The biggest drawback of light-field photography is the low-resolution. If a light-field image sensor has eight megapixels, then it will capture “refocusable” shots at only two megapixels. The decrease in quality varies from camera to camera, but all of them are affected by this shortcoming.
Fixing this problem will not be easy. However, it seems like Panasonic may have found a solution, which will allow light-field cameras to capture photos at full resolution.
Panasonic light-field sensor will capture focus-free photos at 100% of its resolution
Curious eyes have recently found out that the United States Patent and Trademark Office (USPTO) has granted an interesting patent to Panasonic
The Japanese corporation has applied for a “light field image capture device and sensor” consisting of an image sensor that captures light-field photos at 100% of its resolution.
This would be a revolutionary breakthrough with enormous implications in photography, as it would allow users to change the perspective in post-processing.
Although the Panasonic light-field sensor may be years away from being released, this technology is still in development and the early signs are very positive, so we can be hopeful about the future of photography.
Panasonic’s light-field camera would create high-resolution light-fields using a single-lens design
It is worth noting that there is a way to capture light-fields at 100% resolution even today. It consists of a two-lens mechanism, with one lens recording the light-field, while the other one capturing the regular shot.

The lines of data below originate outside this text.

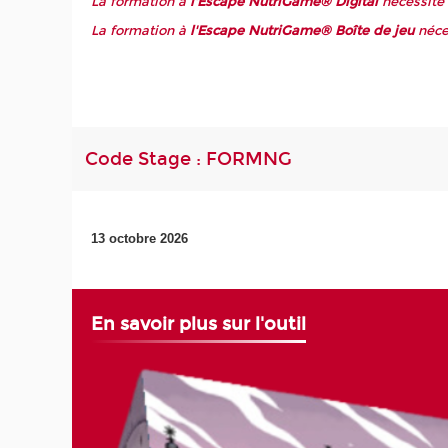
La formation à
l'Escape NutriGame® Digital
nécessite 
La formation à
l'Escape NutriGame® Boîte de jeu
néce
Code Stage : FORMNG
13 octobre 2026
En savoir plus sur l'outil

Still, Panasonic’s new system is different because it uses a single-lens setup. The microlens array that records the light-field is located behind the photosensitive layer, meaning that it will create the photo first.
After the 2D shot has been created, light will move beyond the photosensitive layer and hit the microlens array, then the reflective layer. The latter layer will send back the light-field created by microlens and, at some point, they will be combined in order to compose a full resolution light-field photo.
Nevertheless, you should not hold your breath over a Panasonic light-field camera with a Micro Four Thirds sensor, yet, and instead be patient to see how the story unfolds.